An internet portal is a website that provides information from several sources, acting like a search engine for its content, but also providing its users with email services, news information, stock prices, entertainment options and various other data sources.
Starting with the year 1990, when a multitude of web browsers appeared, a lot of companies tried to create web portals, in order to benefit from the fantastic growth of the internet. Thus some of the portals became part of different web browsers.
Web portals are usually classified in horizontal and vertical portals. The horizontal portal is a kind of a platform for companies that activate in the same sector, while the vertical portal represents the entry point to a certain interest, to a certain industry segment. Some of the vertical portals offer news, digital magazines, e-commerce, etc, to give you an example.
There are also personal portals, which often provide a path of access to different kinds of content. These portals use distributed applications, hardware or middleware that provide services from different sources. Such a portal would be specialized in offering news, information of all sorts, updates, and so on, and it can be dedicated to any possible topic.
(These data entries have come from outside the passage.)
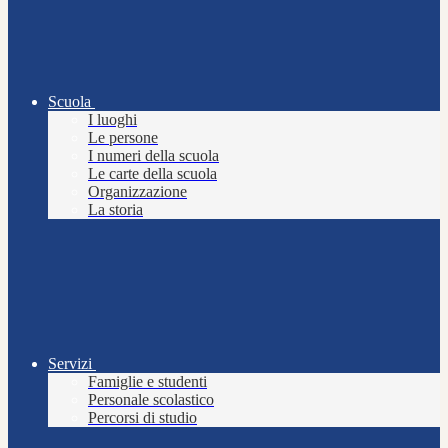
Scuola
I luoghi
Le persone
I numeri della scuola
Le carte della scuola
Organizzazione
La storia
Servizi
Famiglie e studenti
Personale scolastico
Percorsi di studio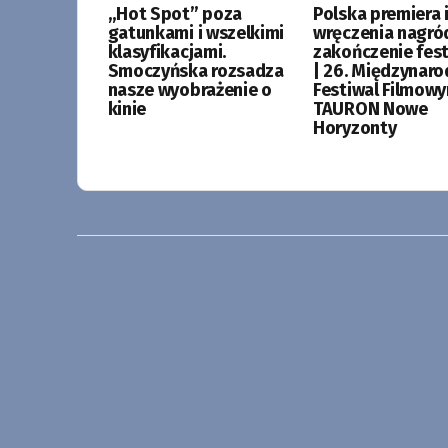
„Hot Spot” poza
Polska premiera i
gatunkami i wszelkimi
wręczenia nagró
klasyfikacjami.
zakończenie fes
Smoczyńska rozsadza
| 26. Międzynar
nasze wyobrażenie o
Festiwal Filmow
kinie
TAURON Nowe
Horyzonty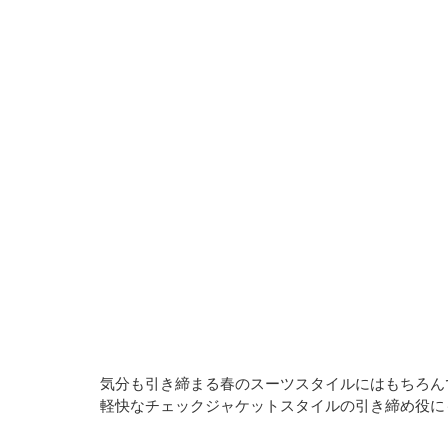
気分も引き締まる春のスーツスタイルにはもちろん
軽快なチェックジャケットスタイルの引き締め役に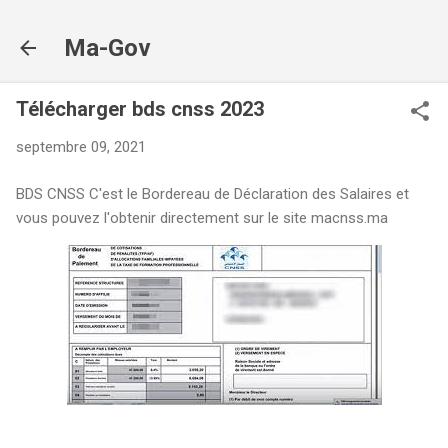
Accéder au contenu principal
Ma-Gov
Télécharger bds cnss 2023
septembre 09, 2021
BDS CNSS C'est le Bordereau de Déclaration des Salaires et
vous pouvez l'obtenir directement sur le site macnss.ma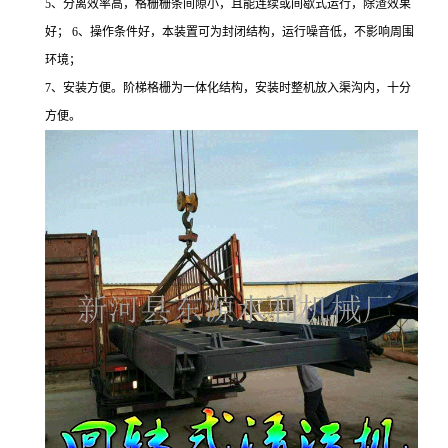
5、分离效率高，格栅栅条间隙小，且能连续或间歇式运行，除渣效果
好； 6、操作条件好，本装置可为封闭结构，运行噪音低，不影响周围
环境；
7、安装方便。阶梯格栅为一体化结构，安装时整机放入渠沟内，十分
方便。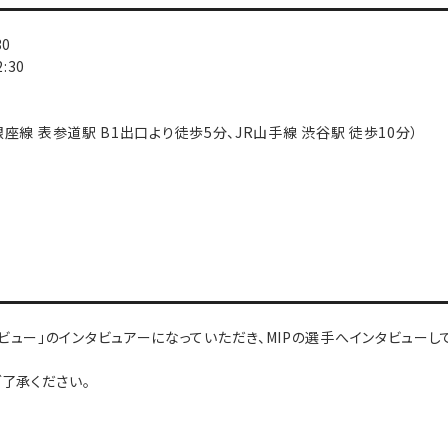
30
30
ロ銀座線 表参道駅 B1出口より徒歩5分、JR山手線 渋谷駅 徒歩10分）
タビュー」のインタビュアーになっていただき、MIPの選手へインタビューし
了承ください。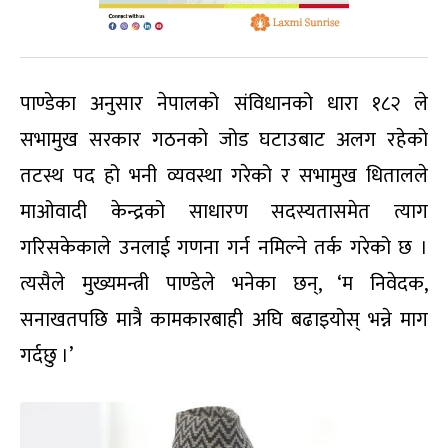
पाण्डेका अनुसार नेपालको संविधानको धारा १८२ ले
सभामुख सरकार गठनको जोड घटाउबाट अलग रहेको
तटस्थ पद हो भनी व्यवस्था गरेको र सभामुख धितालले
माओवादी केन्द्रको साधारण सदस्यतासमेत त्याग
गरिसकेकाले उनलाई गणना गर्न नमिल्ने तर्क गरेको छ ।
त्यसैले मुख्यमन्त्री पाण्डेले भनेका छन्, ‘म निवेदक,
सनाखतपछि मात्रै कामकारबाही अघि बढाइयोस् भन्ने माग
गर्दछु ।’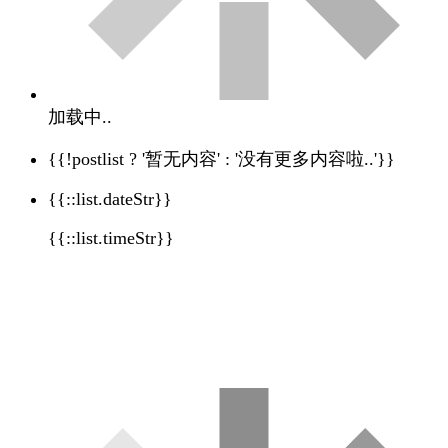
加载中..
{{!postlist ? '暂无内容' : '没有更多内容啦..'}}
{{::list.dateStr}}
{{::list.timeStr}}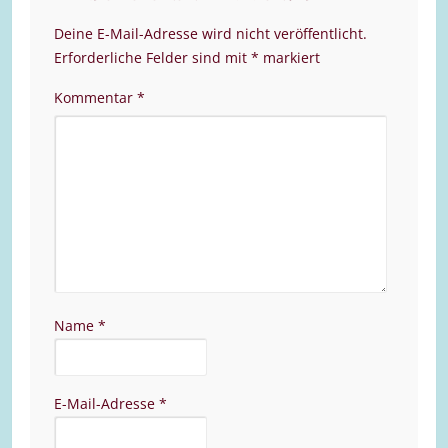
Deine E-Mail-Adresse wird nicht veröffentlicht.
Erforderliche Felder sind mit
*
markiert
Kommentar
*
Name
*
E-Mail-Adresse
*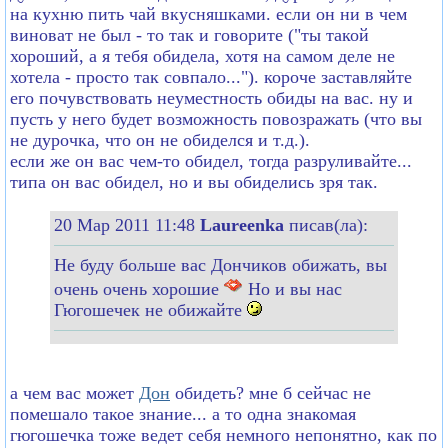
на кухню пить чай вкусняшками. если он ни в чем
виноват не был - то так и говорите ("ты такой
хороший, а я тебя обидела, хотя на самом деле не
хотела - просто так совпало..."). короче заставляйте
его почувствовать неуместность обиды на вас. ну и
пусть у него будет возможность повозражать (что вы
не дурочка, что он не обиделся и т.д.).
если же он вас чем-то обидел, тогда разруливайте...
типа он вас обидел, но и вы обиделись зря так.
20 Мар 2011 11:48
Laureenka
писав(ла):
Не буду больше вас Дончиков обижать, вы
очень очень хорошие
Но и вы нас
Гюгошечек не обижайте
а чем вас может
Дон
обидеть? мне б сейчас не
помешало такое знание... а то одна знакомая
гюгошечка тоже ведет себя немного непонятно, как по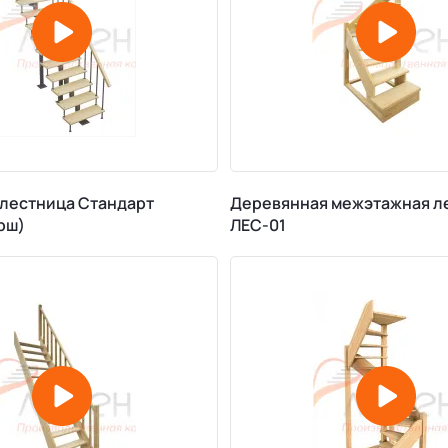
лестница Стандарт
Деревянная межэтажная л
рш)
ЛЕС-01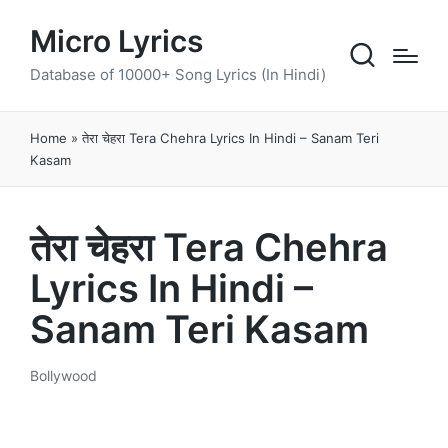
Micro Lyrics
Database of 10000+ Song Lyrics (In Hindi)
Home
»
तेरा चेहरा Tera Chehra Lyrics In Hindi – Sanam Teri
Kasam
तेरा चेहरा Tera Chehra
Lyrics In Hindi –
Sanam Teri Kasam
Bollywood
Posted
in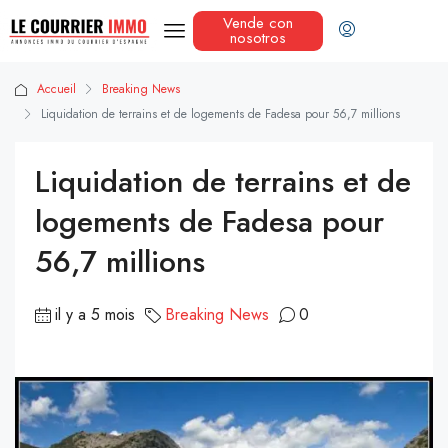
Vende con
nosotros
Accueil
Breaking News
Liquidation de terrains et de logements de Fadesa pour 56,7 millions
Liquidation de terrains et de
logements de Fadesa pour
56,7 millions
il y a 5 mois
Breaking News
0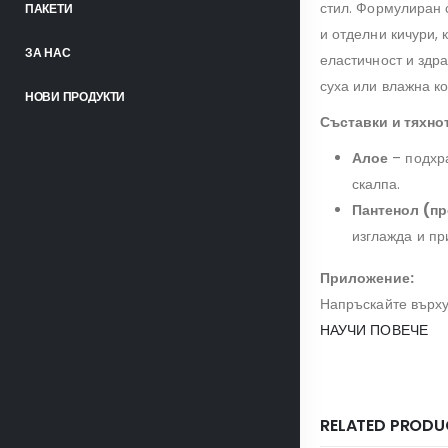
стил. Формулиран 
ПАКЕТИ
и отделни кичури,
ЗА НАС
еластичност и здра
суха или влажна ко
НОВИ ПРОДУКТИ
Съставки и тяхно
Алое
– подхра
скалпа.
Пантенол (п
изглажда и пр
Приложение:
Напръскайте върху
НАУЧИ ПОВЕЧЕ
RELATED PRODU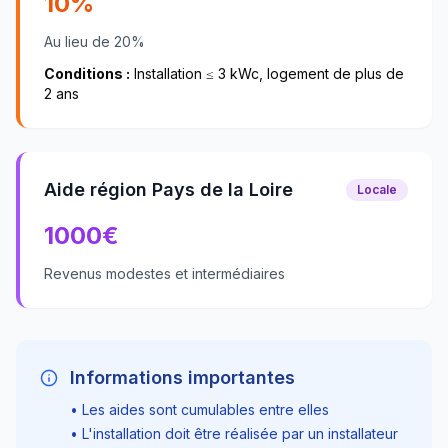
10%
Au lieu de 20%
Conditions :
Installation ≤ 3 kWc, logement de plus de
2 ans
Aide région Pays de la Loire
Locale
1000
€
Revenus modestes et intermédiaires
Informations importantes
• Les aides sont cumulables entre elles
• L'installation doit être réalisée par un installateur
Then there are the news portals providing users with all sorts of fresh information and news. The government web portals appeared also in the 1990s, as the authorities have started to provide valuable information to the citizens they served.
Another specific type of portals is the cultural one, which provides virtual access to galleries, libraries and museums. This means that the visitors may have access to photos, journals, magazines, books, newspapers, music, films, diaries, letters and all sorts of similar materials.
The corporate web portals (intranets) became very popular in the last decades; at the same time, the stock portals were born, in order to help the stock holders find out more about the dynamic of the stock market in real time.
The industry specific portals are dedicated to a certain domain, and they provide access to services like real estate agents, solicitors, various firms etc.
But what does a portal actually do? First of all, a portal enables universal login, has the ability to process structured and unstructured data, and helps people communicate through messages.
Usually a portal is more than a website, an intranet or extranet; also, it is not just a search engine. With the help of a portal, internet users can search the net or simply navigate the portal pages. Most portals offer help with task management, notifications, collaboration and groupware.
Let’s consider a real-life example: MySpace was once one of the most popular social networks, and is still used by many people even today. Visitors can create a page that has its own look, and a special accent can be put on music and entertainment.
Baidu is used by the majority of the Chinese people. It’s not just a regular search engine, having specific features that link it to multimedia, movies and MP3’s. It was the first portal of this kind in China.
Who has not heard about Wikipedia until now? This is a great online encyclopedia, a source that allows anyone to access a lot of information about all sorts of subjects. With Wikipedia you can quickly learn about countries, their history, maps or spices that are used in the entire world, just to name some of the areas of knowledge where it can prove to be helpful. In fact, Wikipedia has definitely changed for the better the way that people get information on the web.
Blogger is, as its name tells us clearly, dedicated to blogs. In fact, this is the most popular blog platform. Using Blogger, people can rapidly start their own blog and install Google ads on it in order to gain some money.
Windows Live is the way Microsoft tried to face the offensive of Google. Facebook is another huge portal, being the most popular destination on the web and the most important social network.
Several applications and all kinds of games have been recently added to Facebook, proving once again that it is a live platform, which has the potential to continue to surprise us in the future as well.
YouTube is known as the place where people go to enjoy viral videos. People visit YouTube to upload their own movies, and also enjoy watching all sorts of shorter or longer videos. Free video tutorials can be also found on this portal.
Yahoo is considered to be the second most important web portal in the world, being very busy, very well known and offering a multitude of information, news, databases, email services and so on. This portal has been constructed in 1994, when two students at Stanford began to gather their preferred websites in a personal database.
Live.net is considered to be the third internet portal; it is owned by Microsoft and offers email services, pages that can be personalized and social networking. Microsoft has also launched its own search engine called Bing, which offers several advanced search options.
Needless to say, the first position is taken by Google, a web portal that is the most popular on the net, used by millions of people every minute of every day. This portal has become synonym with the searches on the internet. It has initially started as a search engine, but nowadays it has evolved into something much more complex. For example, it offers its users the option to have personalized pages.
About.com is the place people where people go in order to find help. It is made of about 700 niche web sites, and each one of them provides help on any topics you may think about.
AOL is the place where people looking for news, shopping, communities, usually go. The interesting thing is that this platform manages to connect all users with the same on screen interface and browser.
Many internet analysts and researchers have started to think about the future of the internet portals. How will they evolve, what will the future bring to them and what will they provide to the internet users in the years to come? As a result of their effort, a common vision has emerged: all portals that want to survive will have to support (and actually encourage) mobile computing and wireless devices.